Problem statement ▸
Every entry, from first to last, is to be retyped without any alteration.

Extracted entries ▸
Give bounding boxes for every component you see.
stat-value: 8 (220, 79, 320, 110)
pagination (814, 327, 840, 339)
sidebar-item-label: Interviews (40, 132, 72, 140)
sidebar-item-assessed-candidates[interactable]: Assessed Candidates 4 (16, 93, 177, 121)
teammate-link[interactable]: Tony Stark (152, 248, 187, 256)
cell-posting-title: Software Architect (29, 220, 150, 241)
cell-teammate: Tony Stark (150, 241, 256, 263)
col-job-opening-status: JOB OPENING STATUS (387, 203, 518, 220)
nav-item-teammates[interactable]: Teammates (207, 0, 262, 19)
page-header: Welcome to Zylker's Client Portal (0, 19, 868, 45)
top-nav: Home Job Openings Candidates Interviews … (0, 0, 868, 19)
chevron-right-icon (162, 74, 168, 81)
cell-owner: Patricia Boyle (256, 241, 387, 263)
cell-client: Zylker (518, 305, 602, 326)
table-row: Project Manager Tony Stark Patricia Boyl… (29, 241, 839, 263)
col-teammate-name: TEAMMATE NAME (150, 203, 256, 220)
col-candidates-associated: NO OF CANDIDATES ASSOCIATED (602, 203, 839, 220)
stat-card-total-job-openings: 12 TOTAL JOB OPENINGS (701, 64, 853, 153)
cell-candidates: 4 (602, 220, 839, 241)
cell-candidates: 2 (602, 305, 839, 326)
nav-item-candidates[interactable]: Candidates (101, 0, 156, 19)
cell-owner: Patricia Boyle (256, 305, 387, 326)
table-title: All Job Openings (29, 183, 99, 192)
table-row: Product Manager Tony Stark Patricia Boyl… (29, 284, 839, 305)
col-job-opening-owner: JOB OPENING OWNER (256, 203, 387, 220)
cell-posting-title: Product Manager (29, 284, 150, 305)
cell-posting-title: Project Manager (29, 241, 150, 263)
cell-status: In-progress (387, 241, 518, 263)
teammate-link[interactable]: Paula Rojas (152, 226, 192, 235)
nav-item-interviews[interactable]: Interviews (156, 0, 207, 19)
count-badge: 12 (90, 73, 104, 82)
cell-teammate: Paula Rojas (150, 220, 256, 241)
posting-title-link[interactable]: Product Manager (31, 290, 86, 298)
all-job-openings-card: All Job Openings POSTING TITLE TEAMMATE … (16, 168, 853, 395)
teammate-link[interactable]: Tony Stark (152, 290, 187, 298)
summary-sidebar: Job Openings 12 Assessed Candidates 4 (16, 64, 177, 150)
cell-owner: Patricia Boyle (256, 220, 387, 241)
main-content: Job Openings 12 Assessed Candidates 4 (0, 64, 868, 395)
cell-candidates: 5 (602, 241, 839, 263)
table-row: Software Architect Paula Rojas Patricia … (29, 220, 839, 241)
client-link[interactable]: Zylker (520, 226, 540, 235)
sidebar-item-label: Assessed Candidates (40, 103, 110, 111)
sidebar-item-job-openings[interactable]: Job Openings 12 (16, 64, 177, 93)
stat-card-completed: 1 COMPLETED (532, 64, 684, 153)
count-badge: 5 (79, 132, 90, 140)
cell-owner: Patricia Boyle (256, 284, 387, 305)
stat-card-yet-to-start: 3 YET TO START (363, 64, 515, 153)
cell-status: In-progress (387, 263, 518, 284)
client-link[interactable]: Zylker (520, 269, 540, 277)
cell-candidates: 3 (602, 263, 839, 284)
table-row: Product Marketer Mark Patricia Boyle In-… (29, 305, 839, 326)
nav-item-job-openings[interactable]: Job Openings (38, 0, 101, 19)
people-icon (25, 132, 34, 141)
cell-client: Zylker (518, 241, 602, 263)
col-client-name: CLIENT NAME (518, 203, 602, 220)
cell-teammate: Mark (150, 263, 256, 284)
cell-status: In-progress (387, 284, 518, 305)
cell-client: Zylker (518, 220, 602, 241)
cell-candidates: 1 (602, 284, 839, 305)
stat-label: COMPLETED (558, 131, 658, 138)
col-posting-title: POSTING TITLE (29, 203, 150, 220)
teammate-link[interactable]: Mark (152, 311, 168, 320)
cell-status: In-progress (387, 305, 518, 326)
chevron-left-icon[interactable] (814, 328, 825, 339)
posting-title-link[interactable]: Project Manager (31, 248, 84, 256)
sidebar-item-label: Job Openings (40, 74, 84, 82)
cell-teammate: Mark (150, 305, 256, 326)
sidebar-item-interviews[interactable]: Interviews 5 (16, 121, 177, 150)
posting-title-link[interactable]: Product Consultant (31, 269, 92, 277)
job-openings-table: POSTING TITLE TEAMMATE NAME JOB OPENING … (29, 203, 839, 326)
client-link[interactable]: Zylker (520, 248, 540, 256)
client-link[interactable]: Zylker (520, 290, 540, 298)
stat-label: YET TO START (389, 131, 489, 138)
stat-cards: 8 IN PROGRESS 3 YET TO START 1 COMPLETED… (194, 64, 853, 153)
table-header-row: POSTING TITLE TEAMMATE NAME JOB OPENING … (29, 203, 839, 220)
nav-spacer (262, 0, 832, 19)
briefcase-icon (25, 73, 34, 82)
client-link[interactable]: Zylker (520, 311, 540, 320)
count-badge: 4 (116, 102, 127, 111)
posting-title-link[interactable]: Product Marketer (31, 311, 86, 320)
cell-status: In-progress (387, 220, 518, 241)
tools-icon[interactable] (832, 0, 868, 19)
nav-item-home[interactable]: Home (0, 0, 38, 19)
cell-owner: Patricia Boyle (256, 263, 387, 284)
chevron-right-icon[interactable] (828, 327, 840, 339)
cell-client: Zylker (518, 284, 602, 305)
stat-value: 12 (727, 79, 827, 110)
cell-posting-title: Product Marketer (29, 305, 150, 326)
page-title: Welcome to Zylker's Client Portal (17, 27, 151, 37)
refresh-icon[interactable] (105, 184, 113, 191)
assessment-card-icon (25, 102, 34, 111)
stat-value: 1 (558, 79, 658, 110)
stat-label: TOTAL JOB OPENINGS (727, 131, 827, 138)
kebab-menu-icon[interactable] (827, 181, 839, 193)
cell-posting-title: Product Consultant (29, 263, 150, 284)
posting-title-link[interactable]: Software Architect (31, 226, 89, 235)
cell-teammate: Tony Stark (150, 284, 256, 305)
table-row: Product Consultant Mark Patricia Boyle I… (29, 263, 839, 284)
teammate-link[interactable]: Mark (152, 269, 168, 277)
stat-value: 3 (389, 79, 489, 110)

Answer to this exercise ▸
Give bounding boxes for every component you see.
stat-value: 8 (220, 79, 320, 110)
pagination (814, 327, 840, 339)
sidebar-item-label: Interviews (40, 132, 72, 140)
sidebar-item-assessed-candidates[interactable]: Assessed Candidates 4 (16, 93, 177, 121)
teammate-link[interactable]: Tony Stark (152, 248, 187, 256)
cell-posting-title: Software Architect (29, 220, 150, 241)
cell-teammate: Tony Stark (150, 241, 256, 263)
col-job-opening-status: JOB OPENING STATUS (387, 203, 518, 220)
nav-item-teammates[interactable]: Teammates (207, 0, 262, 19)
page-header: Welcome to Zylker's Client Portal (0, 19, 868, 45)
top-nav: Home Job Openings Candidates Interviews … (0, 0, 868, 19)
chevron-right-icon (162, 74, 168, 81)
cell-owner: Patricia Boyle (256, 241, 387, 263)
cell-client: Zylker (518, 305, 602, 326)
table-row: Project Manager Tony Stark Patricia Boyl… (29, 241, 839, 263)
col-teammate-name: TEAMMATE NAME (150, 203, 256, 220)
col-candidates-associated: NO OF CANDIDATES ASSOCIATED (602, 203, 839, 220)
stat-card-total-job-openings: 12 TOTAL JOB OPENINGS (701, 64, 853, 153)
cell-candidates: 4 (602, 220, 839, 241)
cell-candidates: 2 (602, 305, 839, 326)
nav-item-candidates[interactable]: Candidates (101, 0, 156, 19)
cell-owner: Patricia Boyle (256, 305, 387, 326)
table-title: All Job Openings (29, 183, 99, 192)
table-row: Product Manager Tony Stark Patricia Boyl… (29, 284, 839, 305)
col-job-opening-owner: JOB OPENING OWNER (256, 203, 387, 220)
cell-posting-title: Product Manager (29, 284, 150, 305)
cell-posting-title: Project Manager (29, 241, 150, 263)
cell-status: In-progress (387, 241, 518, 263)
teammate-link[interactable]: Paula Rojas (152, 226, 192, 235)
nav-item-interviews[interactable]: Interviews (156, 0, 207, 19)
count-badge: 12 (90, 73, 104, 82)
cell-teammate: Paula Rojas (150, 220, 256, 241)
posting-title-link[interactable]: Product Manager (31, 290, 86, 298)
all-job-openings-card: All Job Openings POSTING TITLE TEAMMATE … (16, 168, 853, 395)
teammate-link[interactable]: Tony Stark (152, 290, 187, 298)
summary-sidebar: Job Openings 12 Assessed Candidates 4 (16, 64, 177, 150)
cell-owner: Patricia Boyle (256, 220, 387, 241)
main-content: Job Openings 12 Assessed Candidates 4 (0, 64, 868, 395)
cell-candidates: 5 (602, 241, 839, 263)
table-row: Software Architect Paula Rojas Patricia … (29, 220, 839, 241)
client-link[interactable]: Zylker (520, 226, 540, 235)
sidebar-item-label: Assessed Candidates (40, 103, 110, 111)
sidebar-item-job-openings[interactable]: Job Openings 12 (16, 64, 177, 93)
stat-card-completed: 1 COMPLETED (532, 64, 684, 153)
count-badge: 5 (79, 132, 90, 140)
cell-owner: Patricia Boyle (256, 284, 387, 305)
stat-card-yet-to-start: 3 YET TO START (363, 64, 515, 153)
cell-status: In-progress (387, 263, 518, 284)
client-link[interactable]: Zylker (520, 269, 540, 277)
cell-candidates: 3 (602, 263, 839, 284)
table-row: Product Marketer Mark Patricia Boyle In-… (29, 305, 839, 326)
nav-item-job-openings[interactable]: Job Openings (38, 0, 101, 19)
people-icon (25, 132, 34, 141)
cell-client: Zylker (518, 241, 602, 263)
col-client-name: CLIENT NAME (518, 203, 602, 220)
cell-teammate: Mark (150, 263, 256, 284)
cell-status: In-progress (387, 284, 518, 305)
cell-client: Zylker (518, 220, 602, 241)
cell-candidates: 1 (602, 284, 839, 305)
stat-label: COMPLETED (558, 131, 658, 138)
col-posting-title: POSTING TITLE (29, 203, 150, 220)
teammate-link[interactable]: Mark (152, 311, 168, 320)
cell-status: In-progress (387, 305, 518, 326)
chevron-left-icon[interactable] (814, 328, 825, 339)
posting-title-link[interactable]: Project Manager (31, 248, 84, 256)
sidebar-item-label: Job Openings (40, 74, 84, 82)
cell-teammate: Mark (150, 305, 256, 326)
sidebar-item-interviews[interactable]: Interviews 5 (16, 121, 177, 150)
posting-title-link[interactable]: Product Consultant (31, 269, 92, 277)
job-openings-table: POSTING TITLE TEAMMATE NAME JOB OPENING … (29, 203, 839, 326)
client-link[interactable]: Zylker (520, 248, 540, 256)
client-link[interactable]: Zylker (520, 290, 540, 298)
stat-label: YET TO START (389, 131, 489, 138)
stat-cards: 8 IN PROGRESS 3 YET TO START 1 COMPLETED… (194, 64, 853, 153)
table-header-row: POSTING TITLE TEAMMATE NAME JOB OPENING … (29, 203, 839, 220)
nav-spacer (262, 0, 832, 19)
briefcase-icon (25, 73, 34, 82)
client-link[interactable]: Zylker (520, 311, 540, 320)
count-badge: 4 (116, 102, 127, 111)
posting-title-link[interactable]: Product Marketer (31, 311, 86, 320)
cell-status: In-progress (387, 220, 518, 241)
tools-icon[interactable] (832, 0, 868, 19)
nav-item-home[interactable]: Home (0, 0, 38, 19)
cell-owner: Patricia Boyle (256, 263, 387, 284)
chevron-right-icon[interactable] (828, 327, 840, 339)
cell-client: Zylker (518, 284, 602, 305)
stat-value: 12 (727, 79, 827, 110)
cell-posting-title: Product Marketer (29, 305, 150, 326)
page-title: Welcome to Zylker's Client Portal (17, 27, 151, 37)
refresh-icon[interactable] (105, 184, 113, 191)
assessment-card-icon (25, 102, 34, 111)
stat-value: 1 (558, 79, 658, 110)
stat-label: TOTAL JOB OPENINGS (727, 131, 827, 138)
kebab-menu-icon[interactable] (827, 181, 839, 193)
cell-posting-title: Product Consultant (29, 263, 150, 284)
posting-title-link[interactable]: Software Architect (31, 226, 89, 235)
cell-teammate: Tony Stark (150, 284, 256, 305)
table-row: Product Consultant Mark Patricia Boyle I… (29, 263, 839, 284)
teammate-link[interactable]: Mark (152, 269, 168, 277)
stat-value: 3 (389, 79, 489, 110)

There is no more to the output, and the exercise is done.